Durante il processo, l’avvocato difensore Robinson sottolineò che la dinamica degli omicidi – con 18 colpi d’ascia alla testa per Abby Borden e 13 per Andrew – rendeva improbabile che l’assassina fosse una donna, poiché una tale ferocia richiedeva una forza fisica considerevole. Inoltre, ricordò alla giuria che Lizzie conduceva una vita estremamente riservata e rispettabile: il suo unico passatempo era modellare statuine in ceramica, si dedicava alla beneficenza, faceva parte di gruppi religiosi e insegnava catechismo nella scuola domenicale. Per compiere crimini così brutali, affermava il legale, avrebbe dovuto essere una persona completamente diversa da quella che era. La giuria, alla fine, la dichiarò innocente da ogni accusa.

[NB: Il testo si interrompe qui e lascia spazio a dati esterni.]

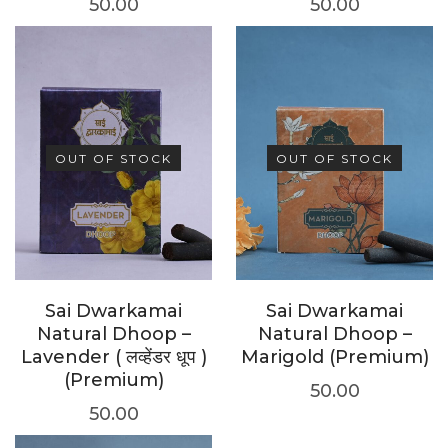
50.00
50.00
OUT OF STOCK
OUT OF STOCK
Sai Dwarkamai
Sai Dwarkamai
Natural Dhoop –
Natural Dhoop –
Lavender ( लव्हेंडर धूप )
Marigold (Premium)
(Premium)
50.00
50.00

Lizzie non finì sulla forca, ma fu dichiarata libera e, insieme alla sorella, entrò in possesso dell’intero patrimonio del padre avaro, e successivamente anche di quello della matrigna, sebbene fosse obbligata a versare un risarcimento alla famiglia di quest’ultima. Le due sorelle si trasferirono altrove e Lizzie fu costretta a cambiare identità, ma ogni volta che veniva riconosciuta, veniva emarginata dalla comunità in cui si trovava. Col tempo anche Emma si allontanò da lei, e non si rividero mai più. Indipendentemente dalla sua colpevolezza o innocenza, il peso di quanto accaduto quel 4 agosto la segnò profondamente per il resto della vita, a dispetto della ricchezza acquisita. Lizzie morì il 1° giugno 1927 a Fall River, e al suo funerale presenziarono pochissime persone. In un tragico destino, la sorella Emma morì solo pochi giorni dopo.